# How to yellow Scarecrow fangs?



## whynotgrl666 (Oct 12, 2003)

hot strong black coffee .


----------



## the dogman (Jul 8, 2007)

coffee is a definite, and your best bet.
tea, some colas, or diluted food coloring should work too.

be careful if you drink beverages with the fangs in cause they can stain very easily, esp with drinks that have a lot of food dye, anything red/blue/purple/green tinted will do some significant color changing.
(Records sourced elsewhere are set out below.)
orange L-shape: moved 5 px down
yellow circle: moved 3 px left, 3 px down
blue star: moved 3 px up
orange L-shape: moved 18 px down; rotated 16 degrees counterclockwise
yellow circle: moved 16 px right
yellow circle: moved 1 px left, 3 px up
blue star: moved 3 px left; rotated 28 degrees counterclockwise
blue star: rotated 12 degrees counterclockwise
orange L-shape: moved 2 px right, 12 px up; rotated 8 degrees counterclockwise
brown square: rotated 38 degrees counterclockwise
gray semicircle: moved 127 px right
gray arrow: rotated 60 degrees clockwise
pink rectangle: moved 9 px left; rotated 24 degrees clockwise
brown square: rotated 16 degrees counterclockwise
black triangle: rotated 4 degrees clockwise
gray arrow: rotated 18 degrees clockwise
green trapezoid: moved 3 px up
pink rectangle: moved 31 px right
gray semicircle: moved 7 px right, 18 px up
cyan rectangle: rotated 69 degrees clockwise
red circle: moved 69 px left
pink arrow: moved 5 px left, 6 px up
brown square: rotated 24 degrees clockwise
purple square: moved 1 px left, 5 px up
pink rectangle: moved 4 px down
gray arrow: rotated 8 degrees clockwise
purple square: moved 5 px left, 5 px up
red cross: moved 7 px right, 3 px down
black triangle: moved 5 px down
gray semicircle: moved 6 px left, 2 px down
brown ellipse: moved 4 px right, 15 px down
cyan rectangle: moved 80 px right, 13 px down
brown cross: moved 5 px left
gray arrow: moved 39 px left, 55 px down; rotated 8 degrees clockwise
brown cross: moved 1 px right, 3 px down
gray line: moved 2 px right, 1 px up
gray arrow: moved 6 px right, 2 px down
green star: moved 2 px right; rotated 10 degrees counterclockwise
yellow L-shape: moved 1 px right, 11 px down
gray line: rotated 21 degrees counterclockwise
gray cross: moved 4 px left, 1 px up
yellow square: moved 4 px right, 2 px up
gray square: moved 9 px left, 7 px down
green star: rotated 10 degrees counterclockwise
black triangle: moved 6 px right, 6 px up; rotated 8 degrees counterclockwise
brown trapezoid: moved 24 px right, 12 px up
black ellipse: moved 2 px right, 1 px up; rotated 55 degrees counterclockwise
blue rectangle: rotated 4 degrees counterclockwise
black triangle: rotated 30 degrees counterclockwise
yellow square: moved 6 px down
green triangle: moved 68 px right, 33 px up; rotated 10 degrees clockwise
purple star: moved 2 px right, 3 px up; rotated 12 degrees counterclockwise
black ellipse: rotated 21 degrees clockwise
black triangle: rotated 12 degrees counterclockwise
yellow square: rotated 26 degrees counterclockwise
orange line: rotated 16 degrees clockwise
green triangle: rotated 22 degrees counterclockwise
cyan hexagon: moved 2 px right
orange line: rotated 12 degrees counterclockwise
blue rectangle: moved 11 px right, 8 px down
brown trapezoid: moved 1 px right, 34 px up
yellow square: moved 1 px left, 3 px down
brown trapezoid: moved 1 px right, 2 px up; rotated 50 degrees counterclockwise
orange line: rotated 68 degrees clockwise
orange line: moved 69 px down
drank red soda; ended up with pink fangs...


----------



## Magickbean (Dec 6, 2007)

the dogman said:


> coffee is a definite, and your best bet.
> tea, some colas, or diluted food coloring should work too.
> 
> be careful if you drink beverages with the fangs in cause they can stain very easily, esp with drinks that have a lot of food dye, anything red/blue/purple/green tinted will do some significant color changing.
> ...


I did the exact same thing by drinking cherry alchopops


----------



## Handy_Haunter (Oct 14, 2007)

I wouldn't soak them in soda, coffee is a much better bet. If you soak them in soda they will desolve into nothingness (not immediately, but over a couple of days). Random things you learn in college science classes... 

-Handy_Haunter


----------



## GDfreak (Jul 11, 2006)

Lots of soda and coffe!!!


----------



## Mr.Hyde (Sep 30, 2008)

Good to know. Thanks everyone. I'm thinking about getting some of these for this year. I'll take care not to drink any sodas, tea or coffee while wearing them. I'll stick to Guinness.


----------



## churchofsubgenius (Sep 8, 2008)

Mr.Hyde said:


> Good to know. Thanks everyone. I'm thinking about getting some of these for this year. I'll take care not to drink any sodas, tea or coffee while wearing them. I'll stick to Guinness.


Guinness gives you an all over tan


----------



## creepysally (Oct 1, 2020)

kuso said:


> Hey. I have less-than perfect teeth (not due to bad dental hygiene, for the record), and vampire fangs tend to be a little whiter than my teeth are.
> 
> Does anyone know any ways to fellow them a little bit? Soaking in something, maybe as simple as orange juice for a day or two?
> 
> Thanks!


I know I’m two decades late but I am a former dentist and teeth are like hair they come in all shades, so of course it’s not going to be due to bad dental hygiene


----------